Together with Klättermusen Experiences, I travel to Finnmark to take part in a ski touring experience built around the Arctic landscape, northern lights and life outdoors. But this project quickly becomes about something bigger. About accessibility. About asking a simple question: Why shouldn’t adventure travel be accessible to more people?

The Project

For me, this trip means skiing off-piste for the very first time. In deep powder. In Arctic conditions. And unlike a normal ski trip, ski touring starts with climbing the mountain yourself. No lifts. No easy way up. To make the experience possible, Fred Buttard, experience designer at Klättermusen Experiences, collaborates with students from the Outdoor University in Alta. Together, they create a rope system to pull me uphill and safely guide me back down.
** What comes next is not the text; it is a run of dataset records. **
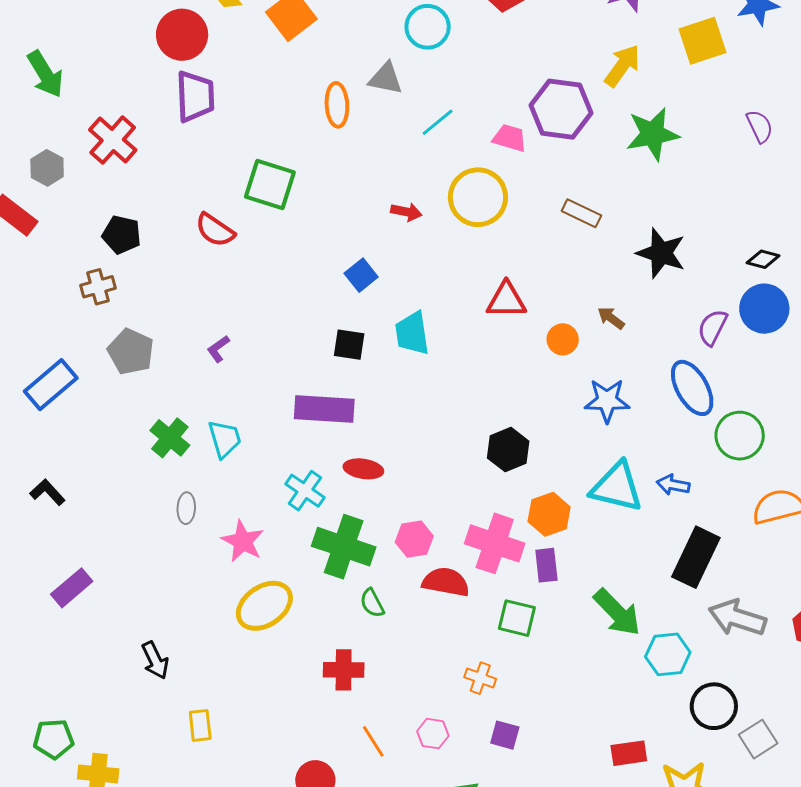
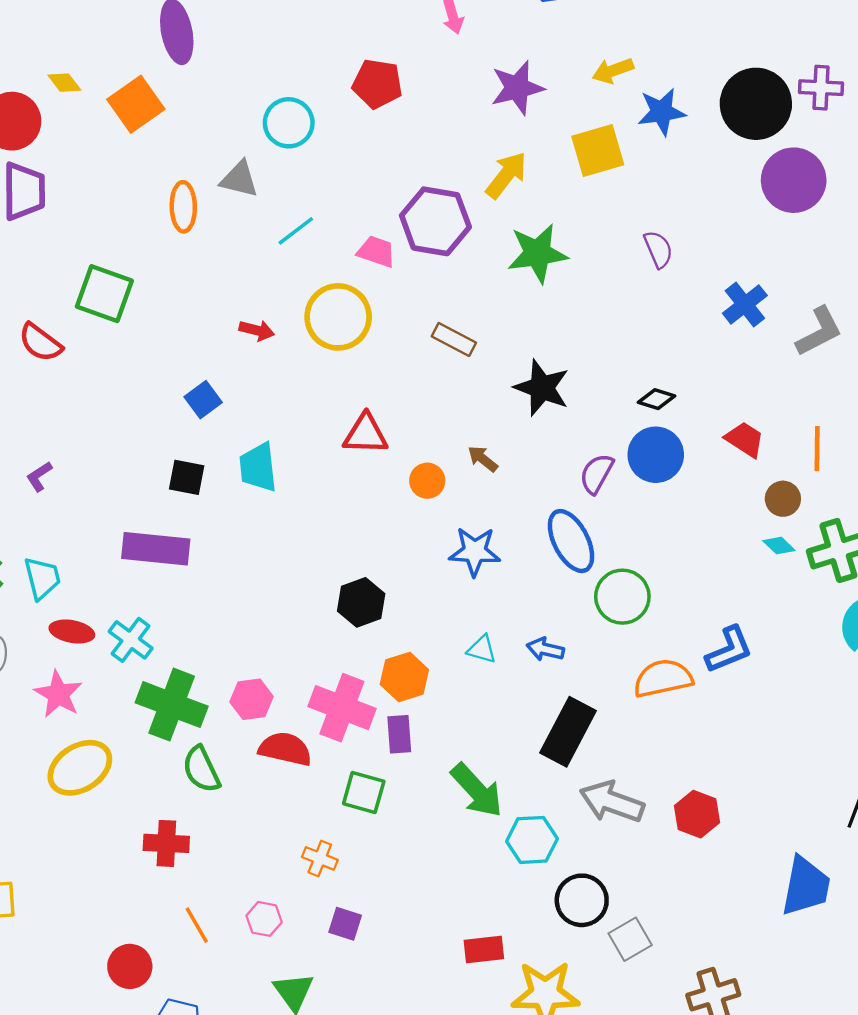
red ellipse: (363, 469) -> (72, 632), moved
cyan triangle: (617, 487) -> (482, 649), size x0.5
green semicircle: (372, 603) -> (201, 769), size x1.4

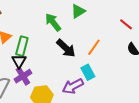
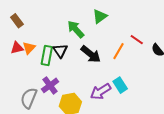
red line: (126, 24) -> (137, 40), moved
black triangle: (19, 61) -> (60, 51), moved
cyan rectangle: (88, 72) -> (120, 85), moved

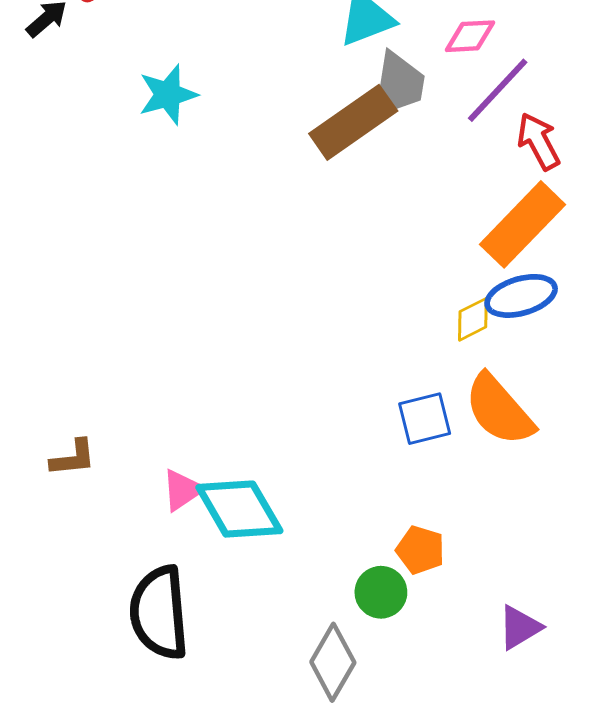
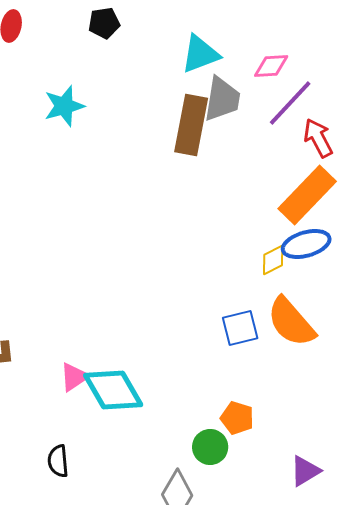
brown rectangle: (353, 122) -> (191, 125), turned -44
black semicircle: (159, 613) -> (58, 461), size x0.5

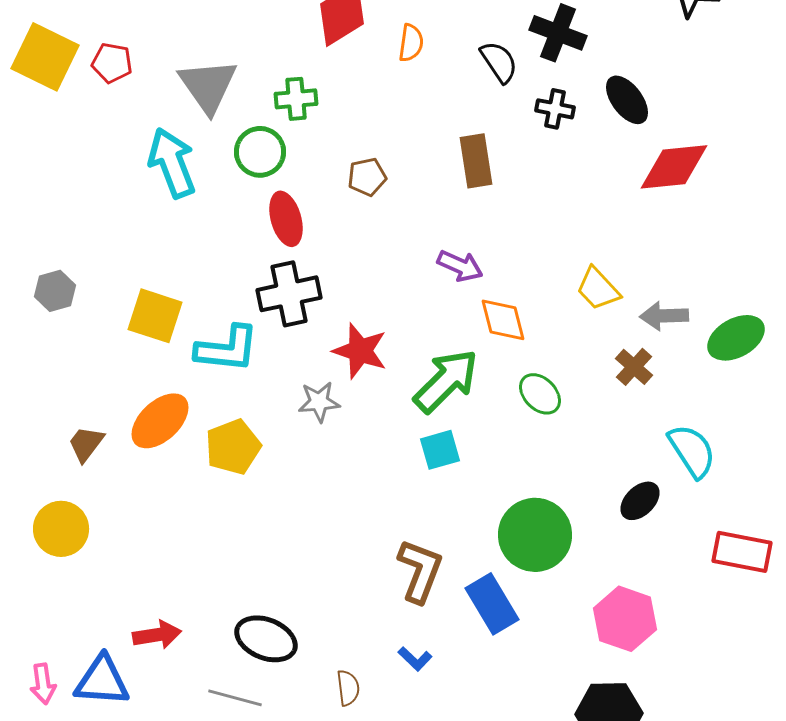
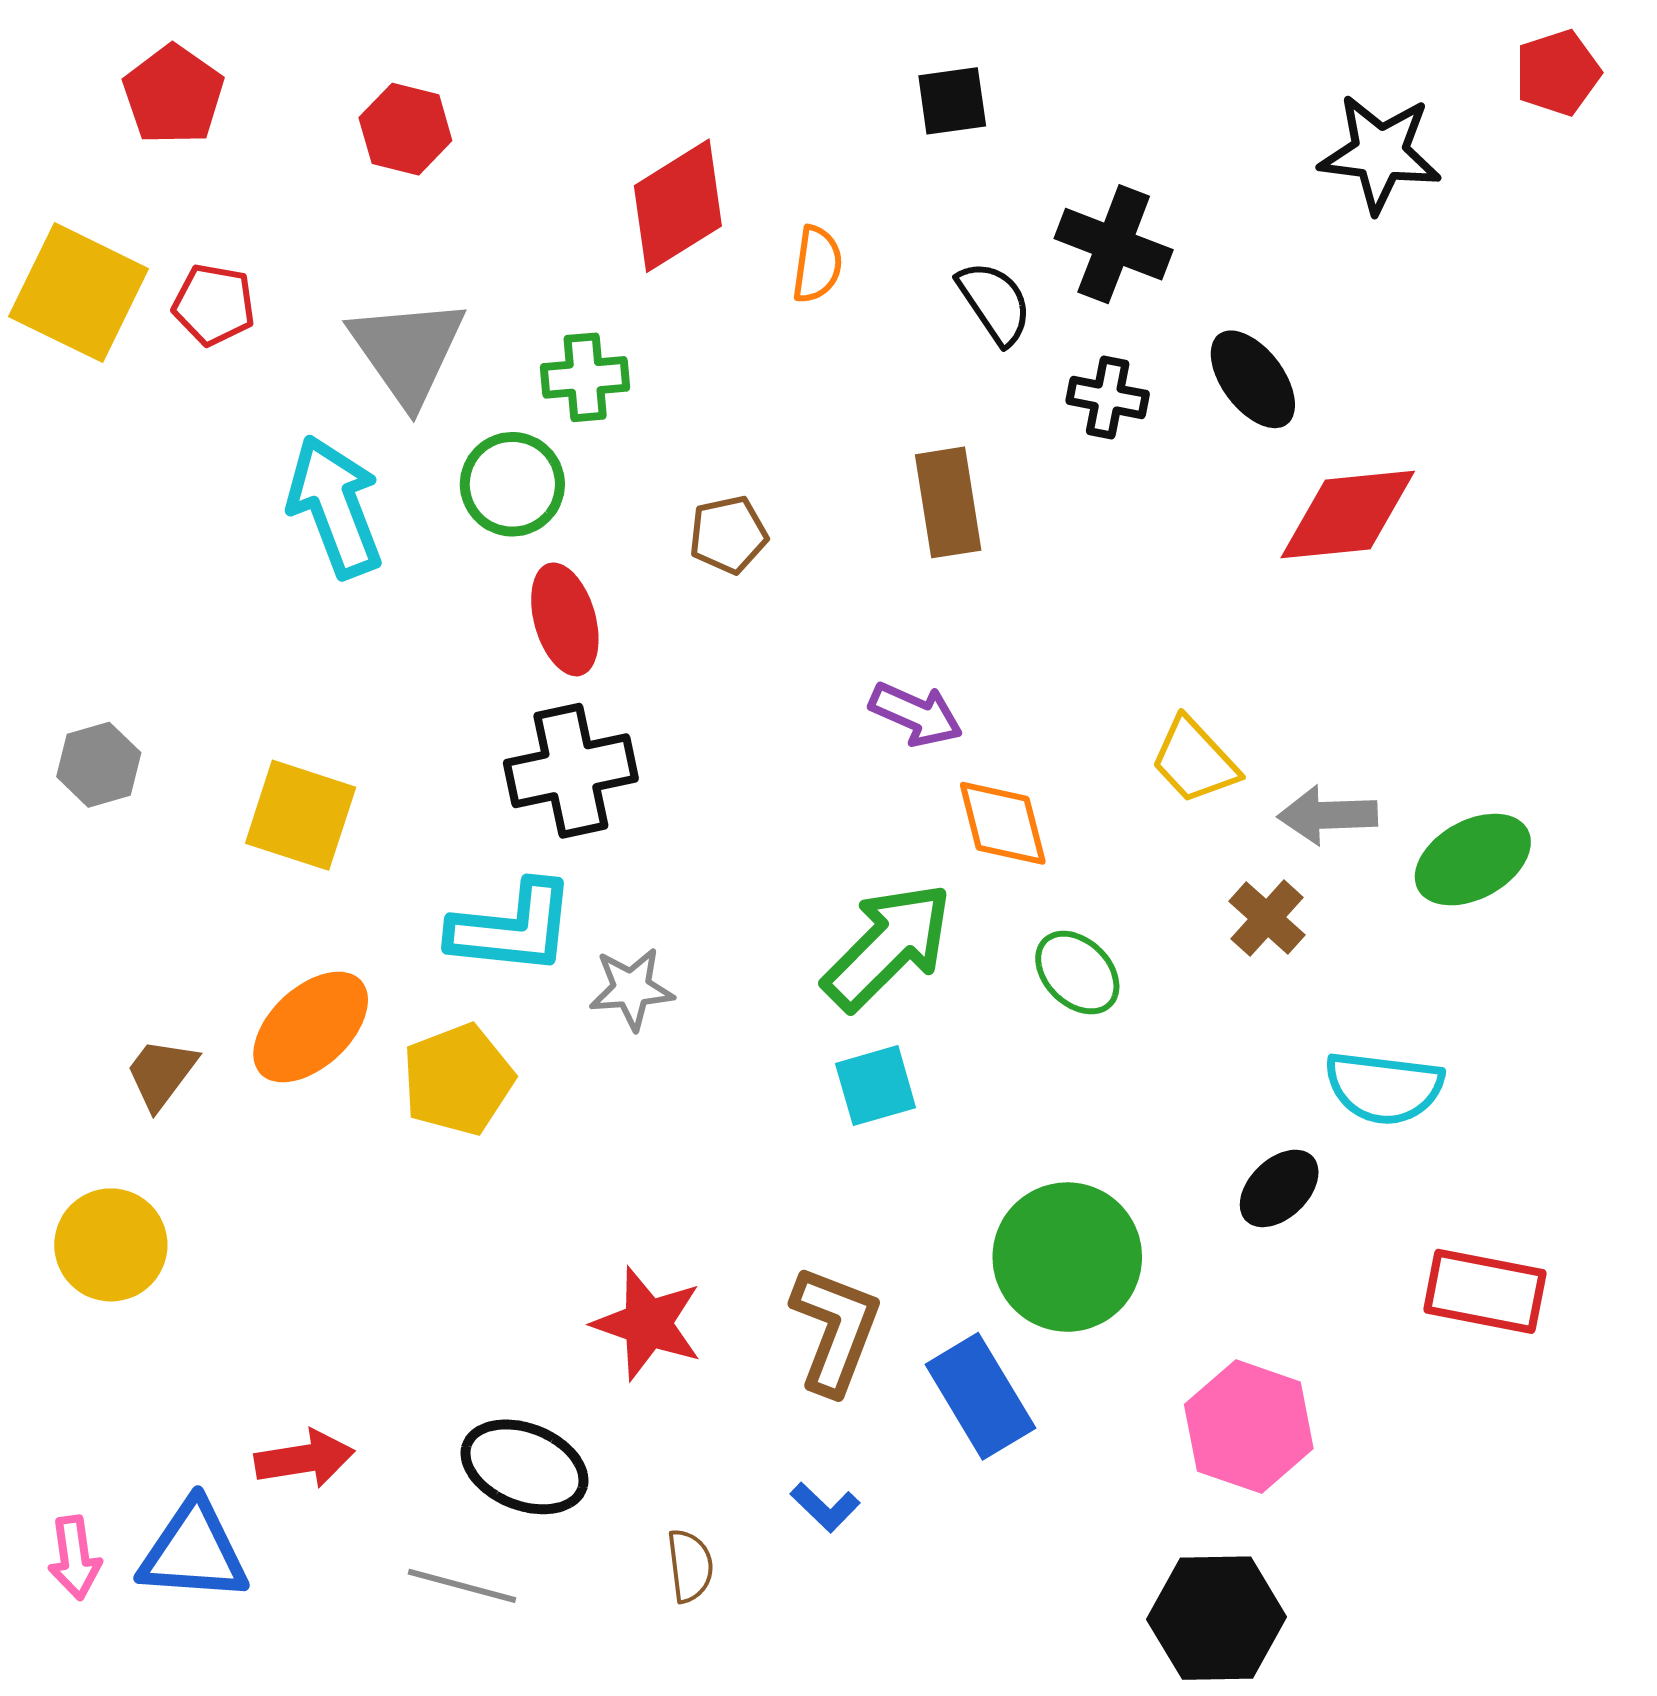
cyan L-shape: (227, 349) -> (512, 928), moved
red star: (360, 351) -> (648, 1324), moved
cyan semicircle: (692, 451) -> (1384, 1088), turned 130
What follows becomes much more than a practical solution. It becomes a shared experience. Everyone contributes. Everyone adapts. Everyone learns. And that’s where the real impact of inclusivity becomes visible.

More than accessibility

This project shows that inclusive adventure travel is not about lowering the level of the experience. If anything, it adds something deeper. The trip becomes more collaborative, more creative and more human. The students discover new ways of approaching outdoor travel. Fellow travellers start seeing possibility instead of limitation. And the experience itself becomes richer because of it. Not despite the adaptations. But because people work together to make it possible.

Why this matters

Adventure travel is still often seen as something exclusive. As if expeditions, outdoor experiences and remote travel are only meant for people without physical limitations. But why should that be the standard? This project is about showing that accessibility and adventure can exist together naturally. That inclusive travel should not feel exceptional. It should simply be normal. Because in the end, inclusive experiences do not only change the journey for the person participating. They enrich the experience for everyone involved.

Project Details

Location Langfjordbotn, Finnmark, Norway
Partner Klättermusen Experiences
Collaboration Outdoor University Alta

Somewhere above the fjords, while the northern lights slowly appear over the mountains, the idea suddenly feels incredibly simple. Adventure should not be exclusive. And maybe the best experiences happen when people come together to make something possible that once seemed impossible.